Las dietas extremadamente restrictivas de enero prometen borrar en dos semanas lo que supuestamente diciembre “arruinó”. Es una narrativa comercial bastante poderosa: primero culpa, luego solución.

La realidad es menos cinematográfica.

Volver a preparar comidas habituales, recuperar horarios, moverse con regularidad y dormir mejor puede ser suficiente para retomar estabilidad.

Si una persona busca bajar de peso por motivos de salud, especialmente si vive con diabetes, hipertensión, enfermedad renal, antecedentes de trastornos de la conducta alimentaria u otra condición médica, vale más plantear un proceso individual con profesionales de salud que improvisar restricciones estacionales.

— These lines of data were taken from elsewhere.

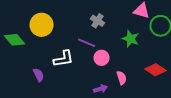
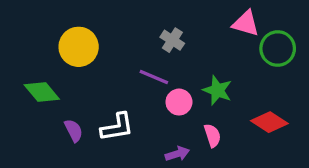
green star: (130, 39) -> (217, 90), moved
green diamond: (14, 40) -> (42, 92), moved
white L-shape: (64, 59) -> (117, 127), moved

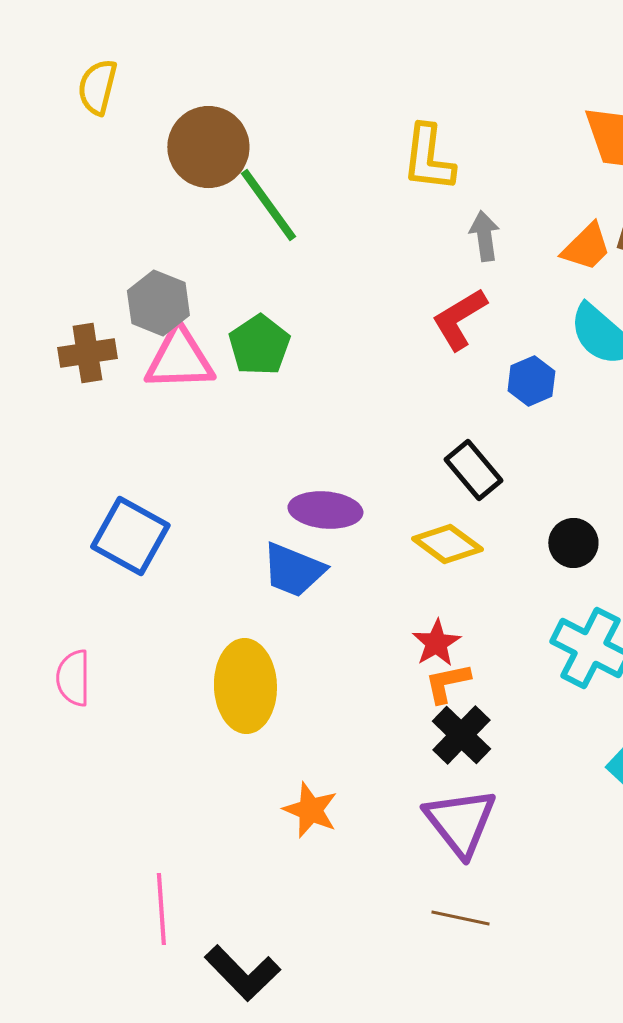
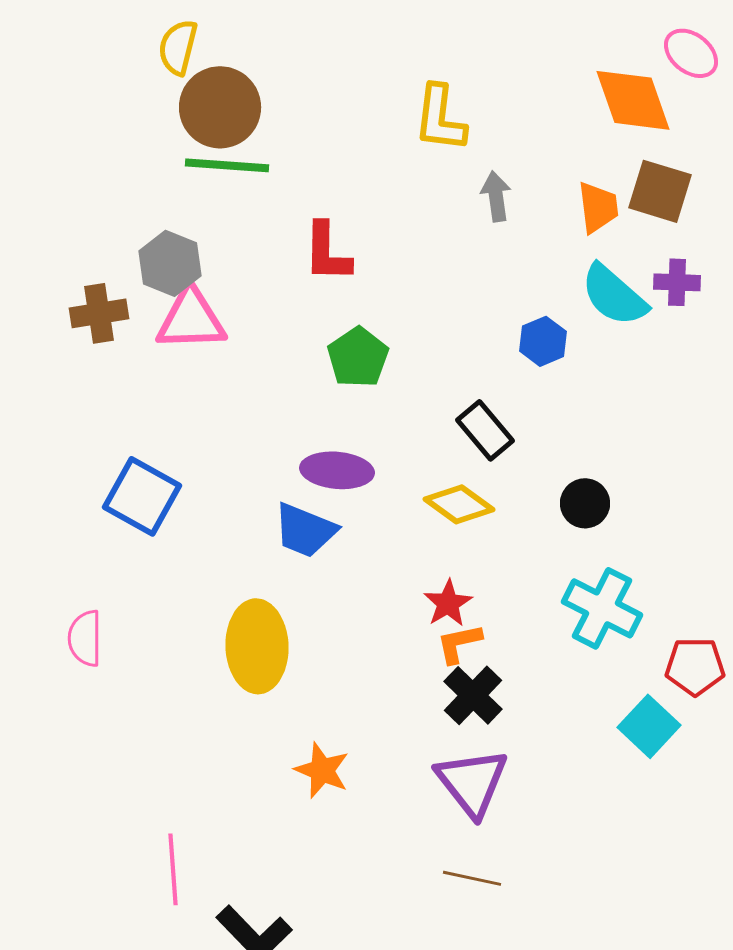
yellow semicircle: (97, 87) -> (178, 47), moved
green line: (268, 205) -> (227, 165), moved, turned -50
orange trapezoid: (586, 247) -> (598, 207), turned -52
red L-shape: (459, 319) -> (327, 252), moved, turned -58
green pentagon: (259, 345) -> (358, 357), moved

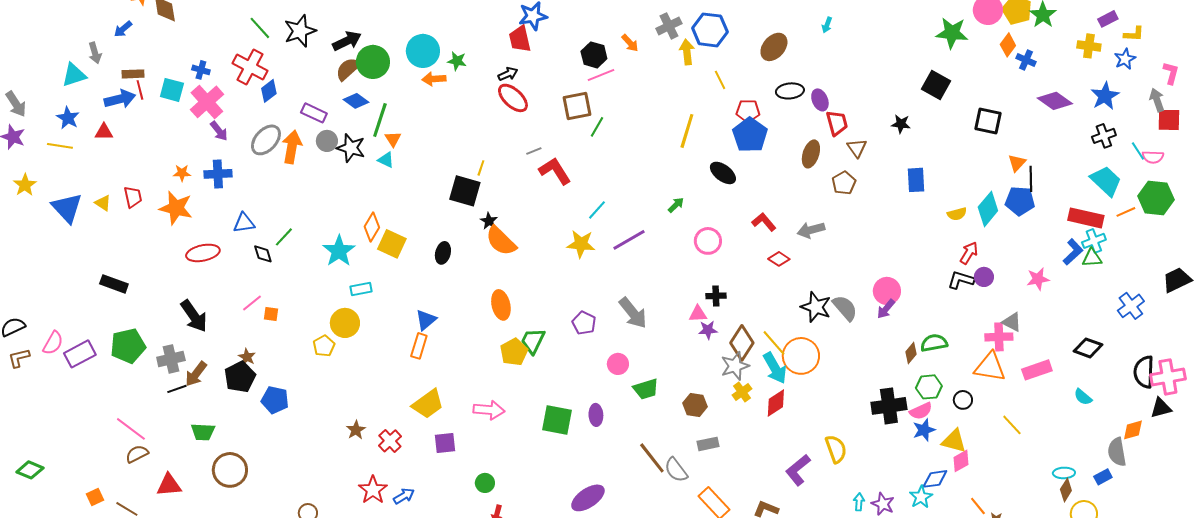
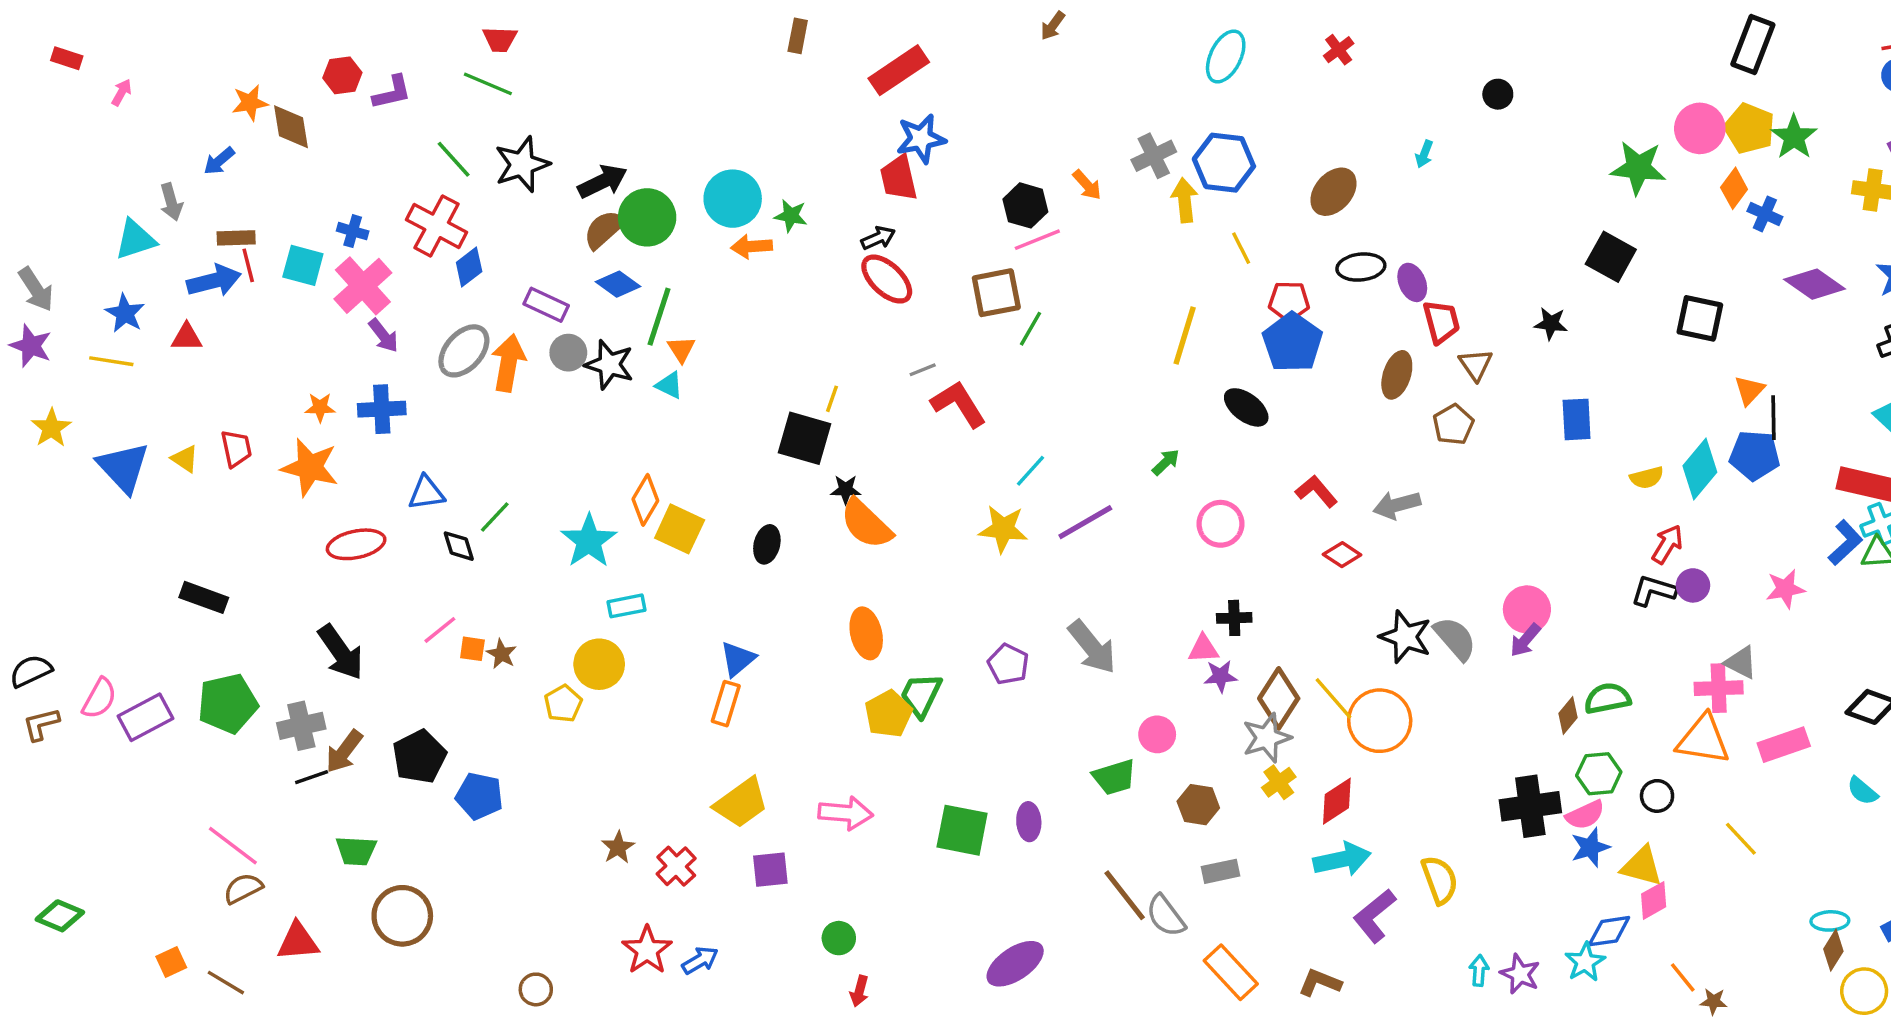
black star: (489, 221) -> (846, 490), turned -30
brown star: (247, 357) -> (502, 654), moved
pink circle: (618, 364) -> (1157, 734), moved
cyan arrow: (775, 368) -> (1342, 859), moved, turned -72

Porque mantener el peso y perder peso no son exactamente el mismo objetivo.

Y diciembre tampoco tiene que convertirse en el mes en que intentamos resolver toda nuestra relación con la comida.

Guadalupe-Reyes no tiene que ser una prueba de fuerza de voluntad

Quizá la parte más sensata sea aceptar algo que a veces cuesta decir: en estas semanas probablemente comeremos distinto.

Habrá más reuniones.

Más postres.

Algún desayuno tardío.

Una cena que se alargó hasta la madrugada y terminó con recalentado, porque México.

Eso no significa abandonar todos los hábitos hasta el 7 de enero.

Tampoco significa vigilar cada bocado como si comer una segunda tostada fuera una decisión histórica.

El punto medio puede parecer poco heroico, pero suele ser mucho más sostenible: disfrutar las comidas especiales y conservar cierta normalidad alrededor de ellas.

Sin compensaciones. Sin promesas de “el lunes empiezo”. Sin convertir la rosca en enemiga pública.

Tal vez ése sea el mejor objetivo para cuidar el peso en fiestas decembrinas: que enero no tenga que reparar diciembre.

Y si al llegar Reyes puedes recordar los sabores, las conversaciones y las sobremesas sin hacer un inventario mental de todo aquello que “no debiste comer”, quizá hayas encontrado algo bastante más valioso que una dieta perfecta.